● Exercise aim
Omit any picture, and return the remaining data exactly as written.

Entries taken from a collection:
============================================================
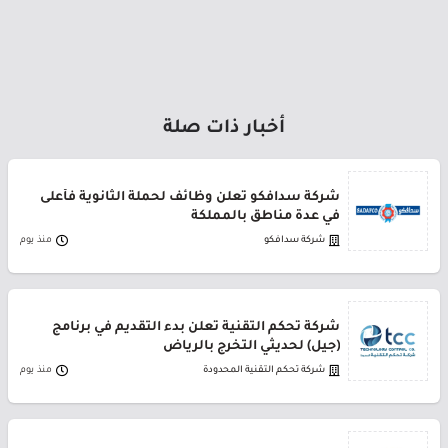
أخبار ذات صلة
شركة سدافكو تعلن وظائف لحملة الثانوية فأعلى
في عدة مناطق بالمملكة
شركة سدافكو
منذ يوم
شركة تحكم التقنية تعلن بدء التقديم في برنامج
(جيل) لحديثي التخرج بالرياض
شركة تحكم التقنية المحدودة
منذ يوم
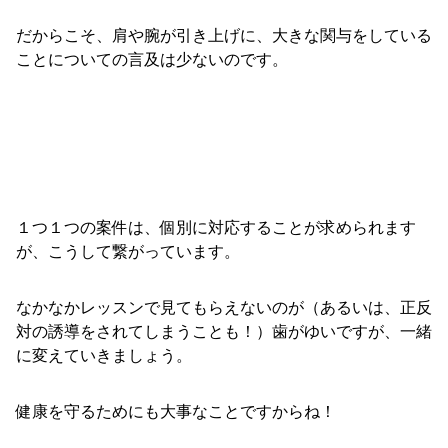
だからこそ、肩や腕が引き上げに、大きな関与をしている
ことについての言及は少ないのです。
１つ１つの案件は、個別に対応することが求められます
が、こうして繋がっています。
なかなかレッスンで見てもらえないのが（あるいは、正反
対の誘導をされてしまうことも！）歯がゆいですが、一緒
に変えていきましょう。
健康を守るためにも大事なことですからね！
============================================================
● Exercise output
أخبار ذات صلة
شركة سدافكو تعلن وظائف لحملة الثانوية فأعلى
في عدة مناطق بالمملكة
شركة سدافكو
منذ يوم
شركة تحكم التقنية تعلن بدء التقديم في برنامج
(جيل) لحديثي التخرج بالرياض
شركة تحكم التقنية المحدودة
منذ يوم
だからこそ、肩や腕が引き上げに、大きな関与をしている
ことについての言及は少ないのです。
１つ１つの案件は、個別に対応することが求められます
が、こうして繋がっています。
なかなかレッスンで見てもらえないのが（あるいは、正反
対の誘導をされてしまうことも！）歯がゆいですが、一緒
に変えていきましょう。
健康を守るためにも大事なことですからね！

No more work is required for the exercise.